Tra i settori che hanno particolarmente sofferto la carenza di persone da poter assumere vi è quello agricolo, in cui l’80% degli impiegati sono solitamente giovani provenienti dall’estero in cerca di “casual job”, lavori occasionali che permettono loro di restare in Australia tramite il Working Holiday Visa. Nella primavera del 2021, solo 45mila persone erano disponibili per la stagione – ovvero un quarto di quelle solitamente presenti sul territorio – fatto che ha reso pressoché impossibile la raccolta e la vendita di tutti i prodotti agricoli con le giuste tempistiche. Ugualmente colpito dalla carenza di personale è il settore dell’ospitalità, in difficoltà adesso che i cittadini ricominciano a uscire a pieno ritmo, tanto che alcuni servizi si trovano a non riuscire a coprire tutti i turni con i dipendenti a disposizione. Un caso d’effetto è quello di un ristorante di Sydney, dove il salario dei “lavapiatti” è salito a 90 dollari all’ora a causa della difficoltà nel trovare personale.
La carenza colpisce anche i settori che richiedono lavoratori altamente qualificati che le aziende devono cercare tra chi arriva dall’estero. Le proposte di lavoro sono aumentate del 54% e le aziende, per poter attrarre figure professionali con le competenze specifiche a loro utili e per non far andare via i dipendenti già assunti, hanno aumentato i salari del 15%. Secondo il reclutatore Robert Half, l’aumento salariale potrebbe invece raggiungere il 20% per chi si occupa di settori al momento considerati essenziali, relativi al campo informatico e tecnologico.
A questo proposito, l’economista e professore all’Università di Sydney Tim Harcourt individua nell’eccessivo affidamento nei confronti dei lavoratori provenienti dall’estero una causa delle difficoltà relative al mercato del lavoro in Australia. Secondo lo studioso, la soluzione si dovrebbe trovare in un maggior investimento in capitale umano: lo Stato dovrebbe garantire la possibilità di formazione sul territorio e pertanto un impegno maggiore nel campo dell’educazione sarebbe necessario per creare e mantenere all’interno del Paese i lavoratori con le competenze richieste dalle aziende.
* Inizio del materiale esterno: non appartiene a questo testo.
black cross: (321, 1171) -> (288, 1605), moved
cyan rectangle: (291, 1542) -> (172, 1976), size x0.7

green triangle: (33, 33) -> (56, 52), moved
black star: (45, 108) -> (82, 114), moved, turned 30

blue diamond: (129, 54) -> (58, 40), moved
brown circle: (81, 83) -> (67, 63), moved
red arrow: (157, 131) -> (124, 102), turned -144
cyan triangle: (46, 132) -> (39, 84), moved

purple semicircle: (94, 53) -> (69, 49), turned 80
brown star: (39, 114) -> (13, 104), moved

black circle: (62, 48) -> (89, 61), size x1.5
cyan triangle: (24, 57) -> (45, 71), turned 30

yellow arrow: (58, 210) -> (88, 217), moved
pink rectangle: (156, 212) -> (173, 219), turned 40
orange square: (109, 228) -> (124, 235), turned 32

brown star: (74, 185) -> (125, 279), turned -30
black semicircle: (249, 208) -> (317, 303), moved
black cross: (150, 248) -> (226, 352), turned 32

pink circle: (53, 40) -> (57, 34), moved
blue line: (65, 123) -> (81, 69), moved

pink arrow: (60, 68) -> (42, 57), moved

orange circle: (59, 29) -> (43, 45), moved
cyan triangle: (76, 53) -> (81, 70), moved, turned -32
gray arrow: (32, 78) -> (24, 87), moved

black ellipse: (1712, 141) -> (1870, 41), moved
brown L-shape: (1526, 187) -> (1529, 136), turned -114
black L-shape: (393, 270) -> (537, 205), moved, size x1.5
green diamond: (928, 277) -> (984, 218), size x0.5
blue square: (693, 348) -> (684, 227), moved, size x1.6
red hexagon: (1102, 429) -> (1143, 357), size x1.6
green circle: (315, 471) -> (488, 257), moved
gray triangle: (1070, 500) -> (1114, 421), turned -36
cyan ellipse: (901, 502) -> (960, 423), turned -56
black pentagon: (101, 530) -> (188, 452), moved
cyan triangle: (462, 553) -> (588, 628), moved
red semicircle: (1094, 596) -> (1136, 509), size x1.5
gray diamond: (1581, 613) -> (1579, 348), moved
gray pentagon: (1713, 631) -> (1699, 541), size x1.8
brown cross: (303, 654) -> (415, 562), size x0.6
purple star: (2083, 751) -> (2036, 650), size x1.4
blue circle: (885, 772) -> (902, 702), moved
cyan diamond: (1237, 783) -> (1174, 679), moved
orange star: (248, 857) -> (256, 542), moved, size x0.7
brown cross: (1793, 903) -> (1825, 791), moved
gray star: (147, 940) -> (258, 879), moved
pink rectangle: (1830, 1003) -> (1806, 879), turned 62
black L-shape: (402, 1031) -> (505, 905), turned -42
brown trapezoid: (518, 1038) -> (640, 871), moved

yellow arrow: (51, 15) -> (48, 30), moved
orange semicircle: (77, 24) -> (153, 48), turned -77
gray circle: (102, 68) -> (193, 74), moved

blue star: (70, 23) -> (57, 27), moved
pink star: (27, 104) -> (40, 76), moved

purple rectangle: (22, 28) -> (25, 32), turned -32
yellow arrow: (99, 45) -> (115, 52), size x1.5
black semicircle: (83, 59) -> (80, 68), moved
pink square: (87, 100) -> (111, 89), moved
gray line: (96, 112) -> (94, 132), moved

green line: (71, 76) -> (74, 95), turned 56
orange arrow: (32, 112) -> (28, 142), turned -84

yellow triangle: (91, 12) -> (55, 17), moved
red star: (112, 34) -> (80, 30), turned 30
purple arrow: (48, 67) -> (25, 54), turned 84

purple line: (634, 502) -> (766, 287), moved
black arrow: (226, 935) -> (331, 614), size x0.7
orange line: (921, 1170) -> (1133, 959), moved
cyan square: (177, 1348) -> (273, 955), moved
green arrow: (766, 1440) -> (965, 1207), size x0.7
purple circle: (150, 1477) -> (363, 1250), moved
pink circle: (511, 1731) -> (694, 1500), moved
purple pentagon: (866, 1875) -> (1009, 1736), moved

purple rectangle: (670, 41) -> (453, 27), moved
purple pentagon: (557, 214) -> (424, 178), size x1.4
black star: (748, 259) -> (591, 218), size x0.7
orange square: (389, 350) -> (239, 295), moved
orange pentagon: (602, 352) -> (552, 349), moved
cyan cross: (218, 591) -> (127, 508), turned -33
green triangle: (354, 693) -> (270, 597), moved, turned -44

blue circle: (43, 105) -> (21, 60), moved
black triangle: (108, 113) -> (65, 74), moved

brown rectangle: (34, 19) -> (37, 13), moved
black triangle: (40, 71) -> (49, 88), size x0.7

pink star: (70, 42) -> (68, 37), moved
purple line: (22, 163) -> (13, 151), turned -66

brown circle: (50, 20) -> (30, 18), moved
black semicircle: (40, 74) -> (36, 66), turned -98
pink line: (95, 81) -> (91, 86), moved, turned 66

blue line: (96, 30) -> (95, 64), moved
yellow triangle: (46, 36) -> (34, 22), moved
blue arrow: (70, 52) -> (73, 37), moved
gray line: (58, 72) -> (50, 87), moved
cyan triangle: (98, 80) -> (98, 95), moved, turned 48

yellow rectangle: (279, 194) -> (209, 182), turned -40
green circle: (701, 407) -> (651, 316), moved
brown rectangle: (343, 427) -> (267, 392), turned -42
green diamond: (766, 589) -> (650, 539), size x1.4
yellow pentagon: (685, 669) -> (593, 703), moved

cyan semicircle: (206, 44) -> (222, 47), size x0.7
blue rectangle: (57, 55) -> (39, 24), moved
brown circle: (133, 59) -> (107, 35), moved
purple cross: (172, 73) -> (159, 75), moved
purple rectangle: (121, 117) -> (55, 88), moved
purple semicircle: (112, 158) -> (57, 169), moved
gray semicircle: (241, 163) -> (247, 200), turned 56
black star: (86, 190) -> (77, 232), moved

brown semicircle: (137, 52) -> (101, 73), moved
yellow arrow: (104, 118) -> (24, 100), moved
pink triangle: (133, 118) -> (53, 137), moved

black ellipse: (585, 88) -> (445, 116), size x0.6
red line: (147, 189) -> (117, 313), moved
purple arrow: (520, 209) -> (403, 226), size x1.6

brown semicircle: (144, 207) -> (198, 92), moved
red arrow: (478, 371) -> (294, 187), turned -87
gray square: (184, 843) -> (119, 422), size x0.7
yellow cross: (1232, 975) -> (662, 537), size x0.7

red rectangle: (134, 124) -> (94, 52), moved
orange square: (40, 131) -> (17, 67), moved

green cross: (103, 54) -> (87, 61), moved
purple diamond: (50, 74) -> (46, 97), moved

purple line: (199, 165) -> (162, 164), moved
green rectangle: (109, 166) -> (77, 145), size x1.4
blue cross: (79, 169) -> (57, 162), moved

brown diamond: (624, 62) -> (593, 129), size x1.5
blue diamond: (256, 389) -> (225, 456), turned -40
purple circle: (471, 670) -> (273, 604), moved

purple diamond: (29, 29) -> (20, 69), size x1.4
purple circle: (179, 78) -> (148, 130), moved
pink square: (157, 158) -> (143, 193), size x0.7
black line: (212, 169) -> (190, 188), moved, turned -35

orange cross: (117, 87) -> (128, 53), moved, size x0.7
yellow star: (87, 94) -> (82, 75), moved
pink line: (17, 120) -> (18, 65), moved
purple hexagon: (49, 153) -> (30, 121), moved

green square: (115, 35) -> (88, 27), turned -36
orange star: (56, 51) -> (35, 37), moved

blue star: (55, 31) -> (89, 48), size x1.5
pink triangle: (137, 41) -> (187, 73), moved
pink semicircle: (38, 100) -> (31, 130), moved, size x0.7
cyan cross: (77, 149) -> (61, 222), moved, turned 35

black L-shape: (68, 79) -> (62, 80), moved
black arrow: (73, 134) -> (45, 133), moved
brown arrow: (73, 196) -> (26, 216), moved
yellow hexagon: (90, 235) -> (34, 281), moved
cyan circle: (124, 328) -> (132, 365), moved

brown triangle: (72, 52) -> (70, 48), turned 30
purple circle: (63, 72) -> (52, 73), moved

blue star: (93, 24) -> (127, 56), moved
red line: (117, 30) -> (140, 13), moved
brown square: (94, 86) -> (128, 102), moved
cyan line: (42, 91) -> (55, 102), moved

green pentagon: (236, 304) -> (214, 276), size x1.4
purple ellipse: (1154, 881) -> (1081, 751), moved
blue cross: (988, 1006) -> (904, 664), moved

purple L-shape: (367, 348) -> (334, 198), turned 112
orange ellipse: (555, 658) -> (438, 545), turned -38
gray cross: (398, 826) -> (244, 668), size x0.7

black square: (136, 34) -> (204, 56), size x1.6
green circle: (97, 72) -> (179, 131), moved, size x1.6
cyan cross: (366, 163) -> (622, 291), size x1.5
La riflessione dell’economista australiano si inserisce in un periodo che per l’Isola del Pacifico è di transizione. Nella gestione del parziale ritorno alla situazione antecedente all’inizio della pandemia, il governo si trova oggi a dover necessariamente considerare la situazione creatasi nel frattempo, cogliendo l’occasione per pensare nuove strategie da applicare nel mercato del lavoro. Ad oggi, però, la ripresa economica sembra ancora essere affidata innanzitutto alla riapertura internazionale, la quale rappresenta “una pietra miliare nel percorso”, come dichiarato dal primo ministro Morrison nel riferirsi al ritorno di “studenti e lavoratori qualificati” nel Paese.